Joel Osteen is a victim of a hoax by someone who published a letter stating that he resigns from his Lakewood Church and has abandoned his faith in Christianity.
It all started from a fake website that published a statement that quoted the pastor saying he was leaving his post .
“I believe now that the Bible is a fallible, flawed, highly inconsistent history book that has been altered hundreds of times.
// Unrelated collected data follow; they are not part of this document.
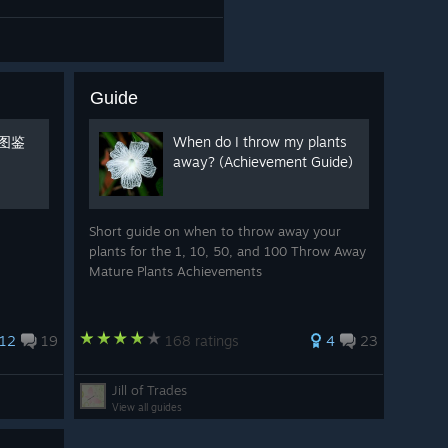
Guide
肉图鉴
When do I throw my plants
away? (Achievement Guide)
Short guide on when to throw away your
plants for the 1, 10, 50, and 100 Throw Away
Mature Plants Achievements
12
19
168 ratings
4
23
Jill of Trades
View all guides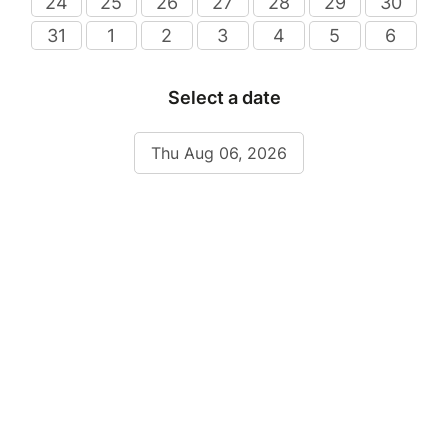
24
25
26
27
28
29
30
31
1
2
3
4
5
6
Select a date
Thu Aug 06, 2026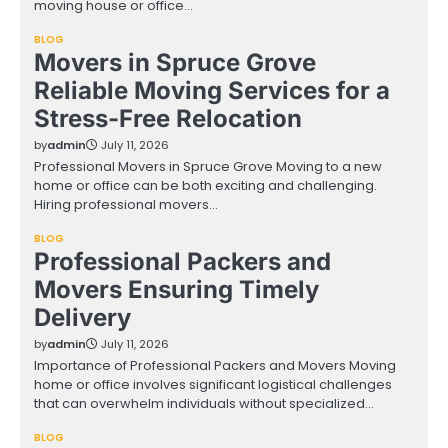
moving house or office…
BLOG
Movers in Spruce Grove
Reliable Moving Services for a
Stress-Free Relocation
by
admin
July 11, 2026
Professional Movers in Spruce Grove Moving to a new
home or office can be both exciting and challenging.
Hiring professional movers…
BLOG
Professional Packers and
Movers Ensuring Timely
Delivery
by
admin
July 11, 2026
Importance of Professional Packers and Movers Moving
home or office involves significant logistical challenges
that can overwhelm individuals without specialized…
BLOG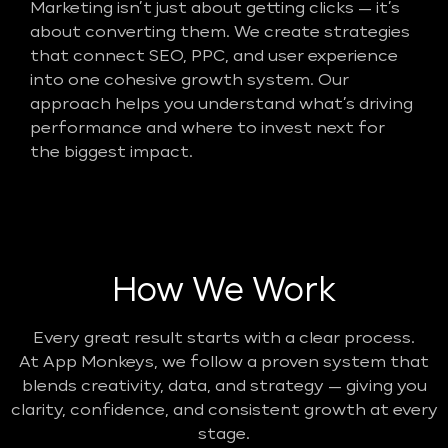
Marketing isn’t just about getting clicks — it’s
about converting them. We create strategies
that connect SEO, PPC, and user experience
into one cohesive growth system. Our
approach helps you understand what’s driving
performance and where to invest next for
the biggest impact.
How We Work
Every great result starts with a clear process.
At App Monkeys, we follow a proven system that
blends creativity, data, and strategy — giving you
clarity, confidence, and consistent growth at every
stage.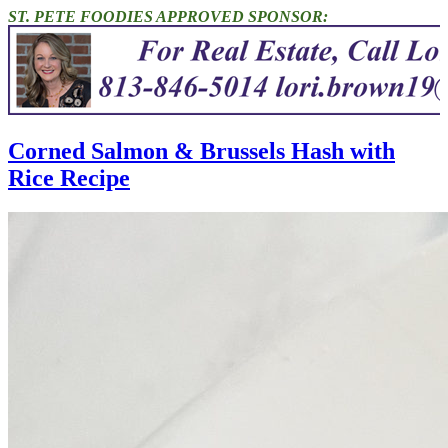
ST. PETE FOODIES APPROVED SPONSOR:
Corned Salmon & Brussels Hash with
Rice Recipe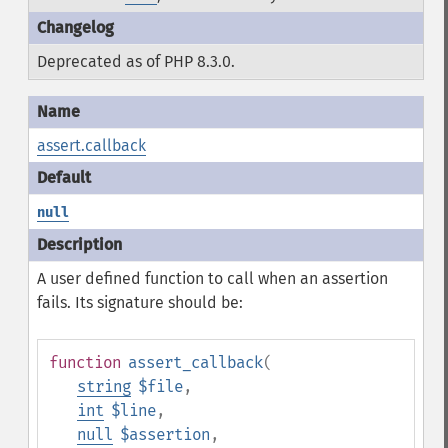
Deprecated as of PHP 8.3.0.
assert.callback
null
A user defined function to call when an assertion
fails. Its signature should be:
function
assert_callback
(
string
$file
,
int
$line
,
null
$assertion
,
There is zero evidence the Bible is the holy word of God,” the statement quoted Osteen as saying.
The alleged statement published on March 29 goes on to say that Osteen will be focusing his attention on “real world” issues like “the destruction of our environment by multinational corporations,” “the toxic fluoride they have been putting in our water for 50 years” and “the toxic GMO foods that the Monsanto Corporation is responsible for.”
Images of articles citing the statement appeared to have been posted on CNN, Drudge Report, NewsOXY and Yahoo News and began circulating online, but links to Osteen’s official website and Twitter account show no such change of heart.
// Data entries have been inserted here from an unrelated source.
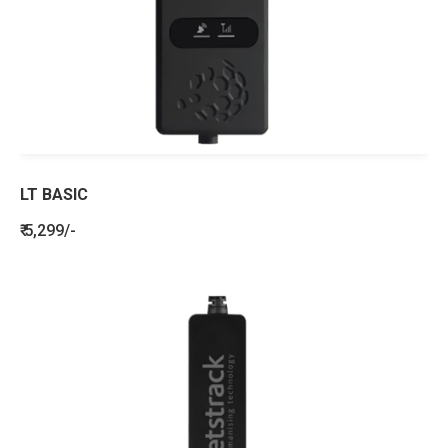
LT BASIC
₹ 5,299/-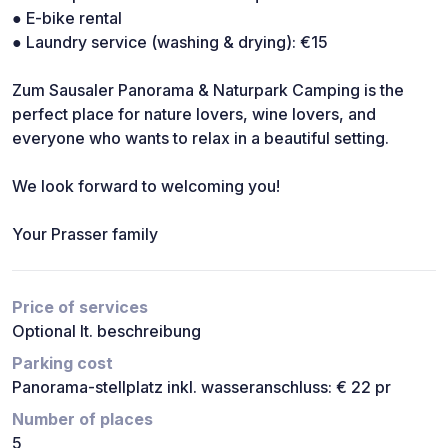
● E-bike rental
● Laundry service (washing & drying): €15
Zum Sausaler Panorama & Naturpark Camping is the
perfect place for nature lovers, wine lovers, and
everyone who wants to relax in a beautiful setting.
We look forward to welcoming you!
Your Prasser family
Price of services
Optional lt. beschreibung
Parking cost
Panorama-stellplatz inkl. wasseranschluss: € 22 pr
Number of places
5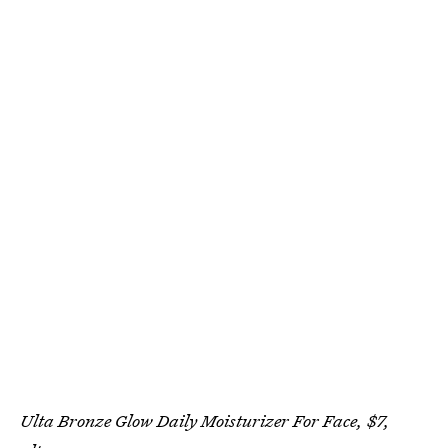
Ulta Bronze Glow Daily Moisturizer For Face, $7,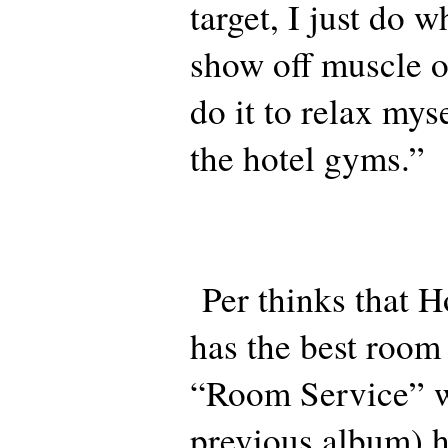
target, I just do w
show off muscle o
do it to relax myse
the hotel gyms.”
Per thinks that Ho
has the best room 
“Room Service” w
previous album) h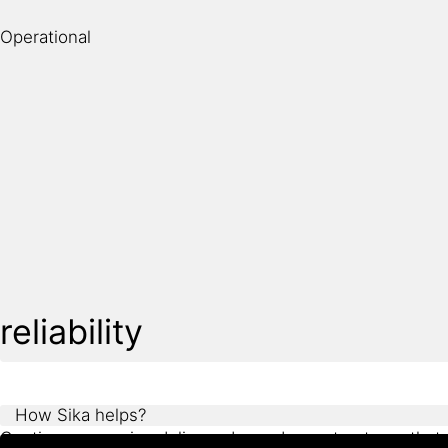
environmental conditions. At the same time, project te
Operational
Sika supports future-focused design with proven technol
reliability
How Sika helps?
Continuous service delivery depends on structures that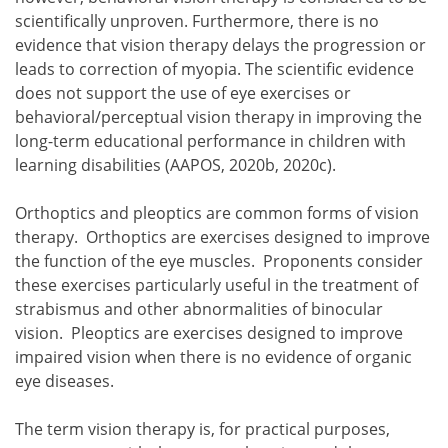
scientifically unproven. Furthermore, there is no
evidence that vision therapy delays the progression or
leads to correction of myopia. The scientific evidence
does not support the use of eye exercises or
behavioral/perceptual vision therapy in improving the
long-term educational performance in children with
learning disabilities (AAPOS, 2020b, 2020c).
Orthoptics and pleoptics are common forms of vision
therapy. Orthoptics are exercises designed to improve
the function of the eye muscles. Proponents consider
these exercises particularly useful in the treatment of
strabismus and other abnormalities of binocular
vision. Pleoptics are exercises designed to improve
impaired vision when there is no evidence of organic
eye diseases.
The term vision therapy is, for practical purposes,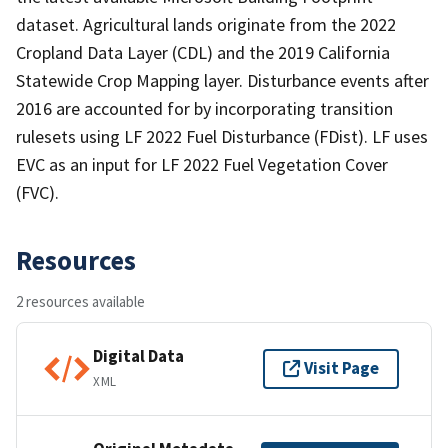
dataset. Agricultural lands originate from the 2022
Cropland Data Layer (CDL) and the 2019 California
Statewide Crop Mapping layer. Disturbance events after
2016 are accounted for by incorporating transition
rulesets using LF 2022 Fuel Disturbance (FDist). LF uses
EVC as an input for LF 2022 Fuel Vegetation Cover
(FVC).
Resources
2 resources available
Digital Data
Visit Page
XML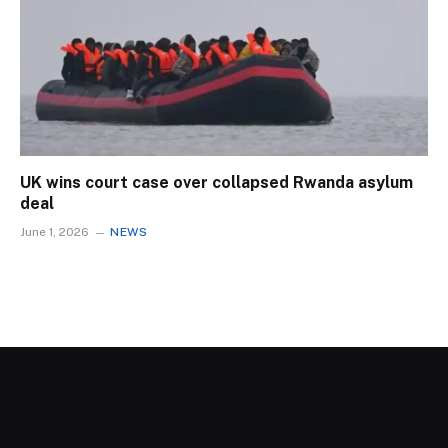
UK wins court case over collapsed Rwanda asylum
deal
June 1, 2026
NEWS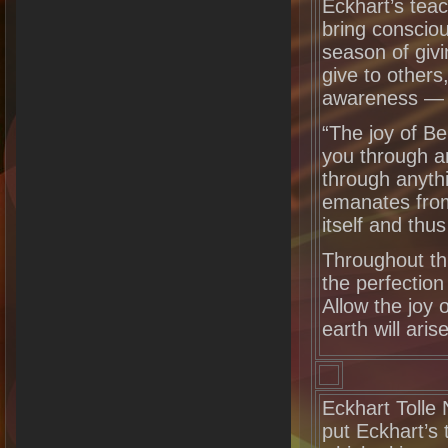
Eckhart’s teac
bring conscio
season of givi
give to others
awareness 
“The joy of Be
you through a
through anyth
emanates from
itself and thu
Throughout th
the perfection
Allow the joy 
earth will arise
Eckhart Tolle 
put Eckhart’s 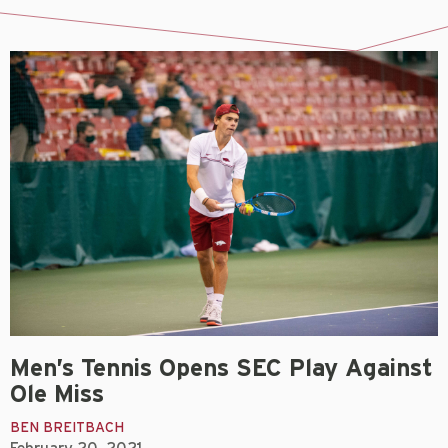
Men’s Tennis Opens SEC Play Against
Ole Miss
BEN BREITBACH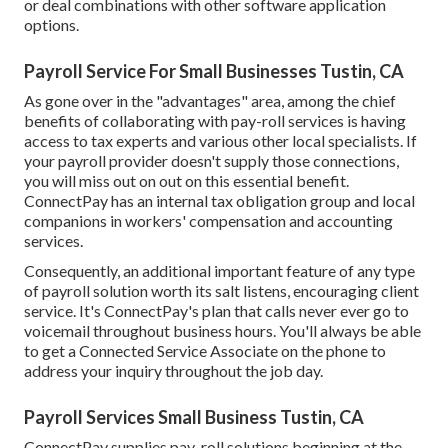
or deal combinations with other software application
options.
Payroll Service For Small Businesses Tustin, CA
As gone over in the "advantages" area, among the chief
benefits of collaborating with pay-roll services is having
access to tax experts and various other local specialists. If
your payroll provider doesn't supply those connections,
you will miss out on out on this essential benefit.
ConnectPay has an internal tax obligation group and local
companions in workers' compensation and accounting
services.
Consequently, an additional important feature of any type
of payroll solution worth its salt listens, encouraging client
service. It's ConnectPay's plan that calls never ever go to
voicemail throughout business hours. You'll always be able
to
get a Connected Service Associate on the phone
to
address your inquiry throughout the job day.
Payroll Services Small Business Tustin, CA
ConnectPay supplies
pay-roll solutions
beginning at the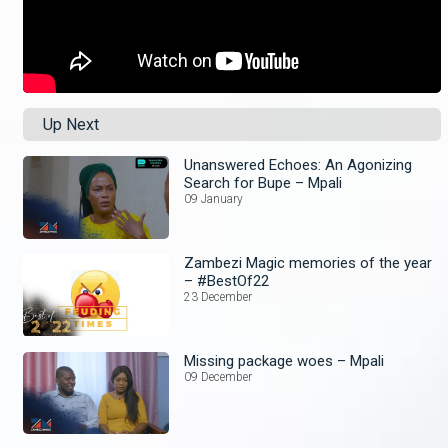
Up Next
Unanswered Echoes: An Agonizing
Search for Bupe – Mpali
09 January
Zambezi Magic memories of the year
– #BestOf22
23 December
Missing package woes – Mpali
09 December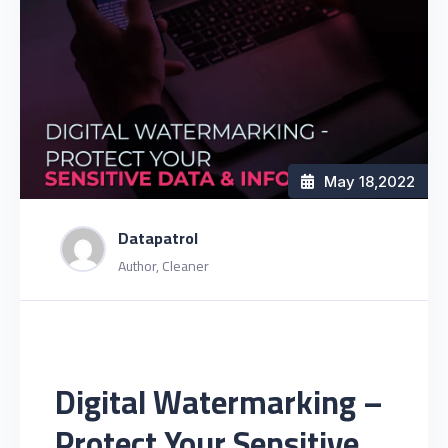
May 18
,2022
Datapatrol
Author, Cleaner
Digital Watermarking –
Protect Your Sensitive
Another hint to the apparent hoax lies in the website’s URL. Its name, joelostenministries.com, misspelled the pastor’s last name since Osteen’s ministry’s official website owns the domain joelosteen.com.
A fake Twitter handle and YouTube video have been set up — the latter has more than 9,000 views.
Nicknamed the “smiling preacher,” Joel Osteen is the leader of a 16,000-seat megachurch in Houston that his father started. His television ministry reaches 100 million homes in the United States and millions more in 100 countries.
“My message is that God is a good God,” Osteen told Barbara Walters in an interview where he was named one of the Most Fascinating People of 2006. “And if we all … have the right attitude, he’ll take us places that we’ve never dreamed of.”